[[ Exercise data, beginning ]]

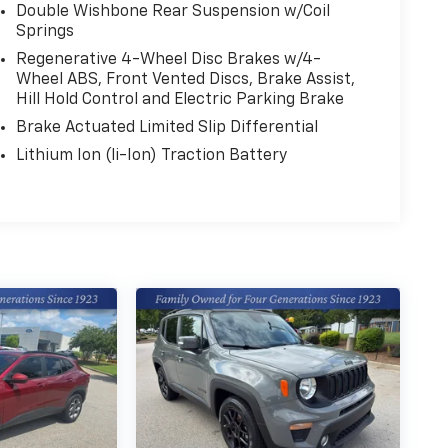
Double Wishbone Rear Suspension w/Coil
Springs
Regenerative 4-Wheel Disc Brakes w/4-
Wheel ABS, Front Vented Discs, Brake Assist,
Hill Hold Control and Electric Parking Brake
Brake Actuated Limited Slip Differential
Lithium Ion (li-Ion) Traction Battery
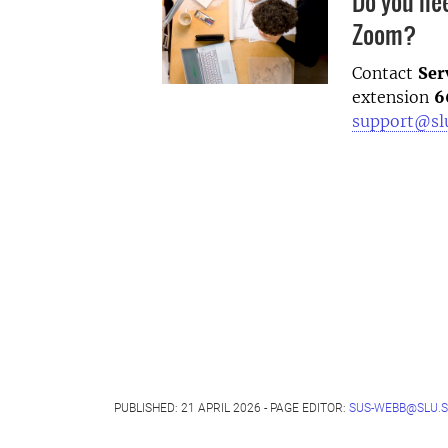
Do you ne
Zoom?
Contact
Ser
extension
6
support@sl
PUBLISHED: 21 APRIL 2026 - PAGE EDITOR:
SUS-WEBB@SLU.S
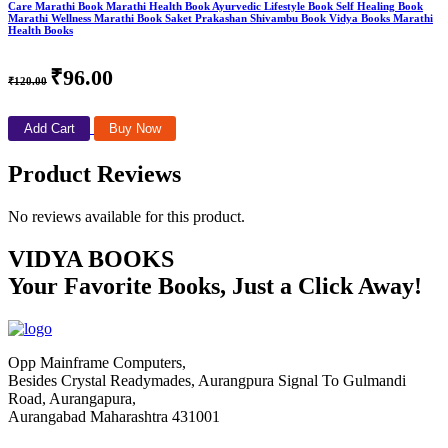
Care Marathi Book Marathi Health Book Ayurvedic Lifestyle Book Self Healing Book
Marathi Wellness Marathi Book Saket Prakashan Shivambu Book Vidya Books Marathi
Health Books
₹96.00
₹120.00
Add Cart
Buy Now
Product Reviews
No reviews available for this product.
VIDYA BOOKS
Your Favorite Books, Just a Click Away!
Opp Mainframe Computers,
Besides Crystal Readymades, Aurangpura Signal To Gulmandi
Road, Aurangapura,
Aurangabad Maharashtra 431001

[[ Exercise data, end ]]
[[ Exercise data, beginning ]]

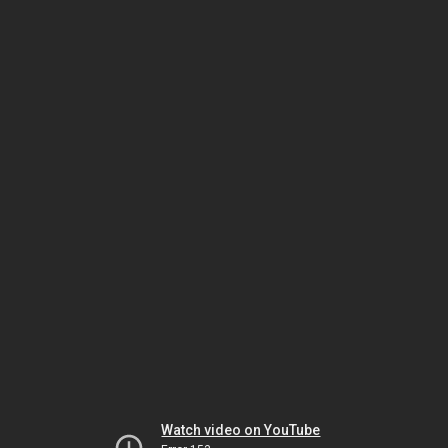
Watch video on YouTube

[[ Exercise data, end ]]

__Your assignment__
Write out exactly the run of lines above that starts at the line containing "Hill Hold Control and Electric Parking Brake" and ends at the line containing "Product Reviews". Include both, and leave the pictures out.

__Problem solution__
Hill Hold Control and Electric Parking Brake
Brake Actuated Limited Slip Differential
Lithium Ion (li-Ion) Traction Battery
Do you ne
Zoom?
Contact
Ser
extension
6
support@sl
PUBLISHED: 21 APRIL 2026 - PAGE EDITOR:
SUS-WEBB@SLU.S
Care Marathi Book Marathi Health Book Ayurvedic Lifestyle Book Self Healing Book
Marathi Wellness Marathi Book Saket Prakashan Shivambu Book Vidya Books Marathi
Health Books
₹96.00
₹120.00
Add Cart
Buy Now
Product Reviews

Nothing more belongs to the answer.